TL;DR: it looks like HBase (like BigTable), uses as a structure similar to a B+ tree to do the lookup. So the row-key is the primary index (and the only index of any sort in HBase by default.)
Long answer: From this Cloudera blog post about HBase write path, it looks like HBase operates the following way:
Each HBase table is hosted and managed by sets of servers which fall
into three categories:
- One active master server
- One or more backup master servers
- Many region servers
Region servers contribute to handling the HBase tables. Because HBase
tables can be large, they are broken up into partitions called
regions. Each region server handles one or more of these regions.
There's some more detail in the next paragraph:
Since the row key is sorted, it is easy to determine which region
server manages which key. ... Each row key belongs to a specific
region which is served by a region server. So based on the put or
delete’s key, an HBase client can locate a proper region server. At
first, it locates the address of the region server hosting the -ROOT-
region from the ZooKeeper quorum. From the root region server, the
client finds out the location of the region server hosting the -META-
region. From the meta region server, then we finally locate the
actual region server which serves the requested region. This is a
three-step process, so the region location is cached to avoid this
expensive series of operations.
From another Cloudera blog post, it looks like the exact format used to save the HBase on the file system keeps changing, but the above mechanism for row key lookups should be more or less consistent.

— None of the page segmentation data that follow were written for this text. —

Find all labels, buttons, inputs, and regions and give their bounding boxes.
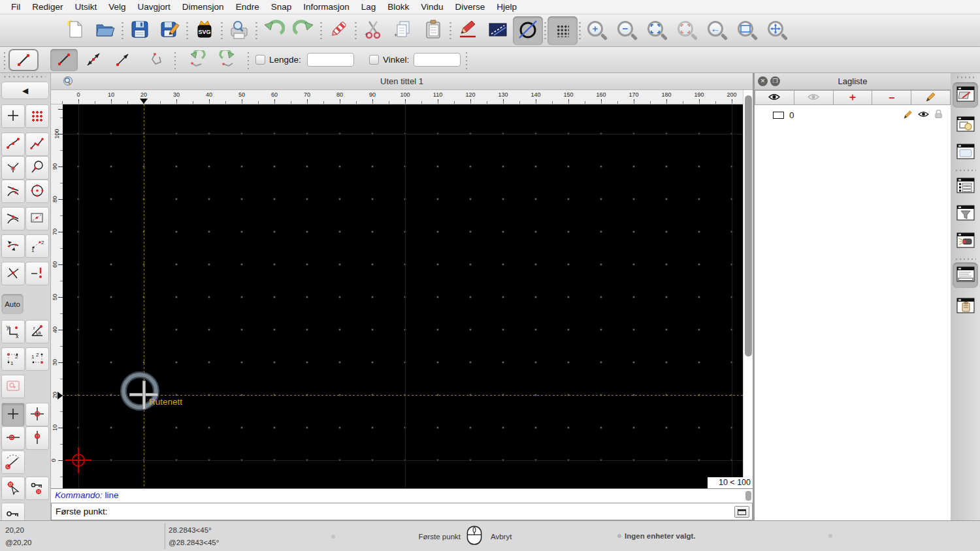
dock-projection-button[interactable]	[953, 228, 978, 254]
snap-free-button[interactable]	[1, 104, 25, 128]
zoom-auto-button[interactable]	[642, 16, 672, 45]
snap-distance-button[interactable]: 12	[25, 234, 49, 258]
menu-dimensjon[interactable]: Dimensjon	[176, 2, 230, 12]
zoom-previous-button[interactable]: ←	[702, 16, 732, 45]
snap-intersection-button[interactable]	[1, 207, 25, 230]
show-all-layers-button[interactable]	[755, 90, 794, 105]
line-segments-button[interactable]	[50, 49, 78, 71]
angle-checkbox[interactable]	[369, 55, 379, 65]
snap-on-entity-button[interactable]	[25, 133, 49, 156]
undo-segment-button[interactable]	[184, 49, 211, 71]
menu-informasjon[interactable]: Informasjon	[297, 2, 355, 12]
menu-vindu[interactable]: Vindu	[415, 2, 449, 12]
copy-button[interactable]: +	[388, 16, 418, 45]
redo-button[interactable]	[289, 16, 319, 45]
scrollbar-thumb[interactable]	[745, 95, 752, 356]
menu-lag[interactable]: Lag	[355, 2, 382, 12]
save-button[interactable]	[125, 16, 155, 45]
dock-block-list-button[interactable]	[953, 112, 978, 138]
restrict-nothing-button[interactable]	[1, 403, 25, 426]
toolbar-handle[interactable]	[3, 75, 46, 78]
zoom-out-button[interactable]: −	[612, 16, 642, 45]
coord-polar-button[interactable]: ra	[25, 320, 49, 343]
menu-snap[interactable]: Snap	[265, 2, 298, 12]
back-button[interactable]: ◀	[1, 82, 49, 99]
snap-auto-button[interactable]	[1, 234, 25, 258]
snap-warning-button[interactable]	[25, 262, 49, 285]
save-as-button[interactable]	[155, 16, 185, 45]
coord-cartesian-button[interactable]: yx	[1, 320, 25, 343]
edit-layer-button[interactable]	[911, 90, 951, 105]
layer-lock-icon[interactable]	[934, 109, 943, 121]
zoom-in-button[interactable]: +	[582, 16, 612, 45]
snap-endpoint-button[interactable]	[1, 133, 25, 156]
menu-endre[interactable]: Endre	[230, 2, 265, 12]
remove-layer-button[interactable]: −	[872, 90, 911, 105]
snap-tangent-button[interactable]	[1, 180, 25, 203]
print-preview-button[interactable]	[224, 16, 254, 45]
panel-float-button[interactable]: ❐	[770, 76, 780, 86]
length-checkbox[interactable]	[255, 55, 265, 65]
cut-button[interactable]: +	[358, 16, 388, 45]
snap-center-button[interactable]	[25, 180, 49, 203]
ordinate-12-button[interactable]: 12	[1, 347, 25, 371]
delete-button[interactable]	[323, 16, 353, 45]
draft-mode-toggle[interactable]	[513, 16, 543, 45]
dock-entity-list-button[interactable]	[953, 174, 978, 199]
menu-hjelp[interactable]: Hjelp	[491, 2, 523, 12]
angle-input[interactable]	[414, 53, 461, 67]
length-input[interactable]	[307, 53, 354, 67]
menu-blokk[interactable]: Blokk	[382, 2, 415, 12]
snap-on-circle-button[interactable]	[25, 156, 49, 180]
redo-segment-button[interactable]	[214, 49, 241, 71]
toolbar-handle[interactable]	[956, 76, 975, 79]
menu-utsikt[interactable]: Utsikt	[69, 2, 103, 12]
command-keyboard-button[interactable]	[734, 506, 749, 518]
pick-entity-button[interactable]	[1, 375, 25, 398]
open-file-button[interactable]	[90, 16, 120, 45]
restrict-horizontal-button[interactable]	[1, 426, 25, 450]
export-svg-button[interactable]: SVG	[189, 16, 220, 45]
vertical-scrollbar[interactable]	[743, 90, 753, 488]
dock-command-line-button[interactable]	[953, 262, 978, 288]
zoom-pan-button[interactable]	[762, 16, 792, 45]
dock-filter-button[interactable]	[953, 201, 978, 227]
snap-grid-button[interactable]	[25, 104, 49, 128]
layer-row[interactable]: 0	[755, 108, 951, 121]
layer-visibility-icon[interactable]	[918, 110, 929, 120]
auto-snap-button[interactable]: Auto	[1, 294, 24, 314]
ordinate-21-button[interactable]: 12	[25, 347, 49, 371]
dock-clipboard-button[interactable]	[953, 294, 978, 319]
polyline-button[interactable]	[144, 49, 171, 71]
menu-velg[interactable]: Velg	[103, 2, 131, 12]
menu-diverse[interactable]: Diverse	[449, 2, 491, 12]
zoom-window-button[interactable]	[732, 16, 762, 45]
new-document-button[interactable]	[60, 16, 90, 45]
add-layer-button[interactable]: ＋	[834, 90, 873, 105]
hide-all-layers-button[interactable]	[794, 90, 834, 105]
paste-button[interactable]	[418, 16, 448, 45]
line-bidirectional-button[interactable]	[80, 49, 107, 71]
dock-library-button[interactable]	[953, 140, 978, 165]
layer-color-swatch[interactable]	[773, 112, 784, 119]
drawing-canvas[interactable]: Rutenett	[63, 104, 743, 488]
undo-button[interactable]	[259, 16, 289, 45]
dock-layer-list-button[interactable]	[953, 82, 978, 108]
pen-button[interactable]	[453, 16, 483, 45]
select-reference-button[interactable]	[1, 477, 25, 500]
zoom-redraw-button[interactable]	[672, 16, 702, 45]
snap-cross-button[interactable]	[1, 262, 25, 285]
history-scrollbar-thumb[interactable]	[745, 491, 751, 501]
command-input[interactable]: Første punkt:	[51, 503, 753, 520]
snap-middle-button[interactable]	[1, 156, 25, 180]
menu-uavgjort[interactable]: Uavgjort	[132, 2, 176, 12]
restrict-orthogonal-button[interactable]	[25, 403, 49, 426]
menu-fil[interactable]: Fil	[5, 2, 26, 12]
lock-relative-zero-button[interactable]	[25, 477, 49, 500]
line-ray-button[interactable]	[109, 49, 137, 71]
snap-intersection-manual-button[interactable]	[25, 207, 49, 230]
layer-edit-icon[interactable]	[904, 110, 913, 121]
grid-toggle[interactable]	[547, 16, 578, 45]
panel-close-button[interactable]: ✕	[758, 76, 768, 86]
line-attributes-button[interactable]	[483, 16, 513, 45]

This mechanism is very, very similar to Google BigTable's lookup (you will find the details in Section 5.1 starting at the end of page 4 on the PDF), which uses a three-level heirarchy to query the row-key location: Chubby -> Root tablet -> METADATA tablets -> actual tablet
UPDATE: to answer the question about lookups inside a Region Server itself: I don't know for sure, but since the row keys are sorted, and HBase knows the start and end keys, I suspect it uses a binary search or interpolation search, both of which are really fast - log(n) and log(log(n)) respectively. I don't think HBase would ever need to scan rows from the start row key to the one that it needs to find, since searches on sorted keys is well-known problem that has several efficient solutions.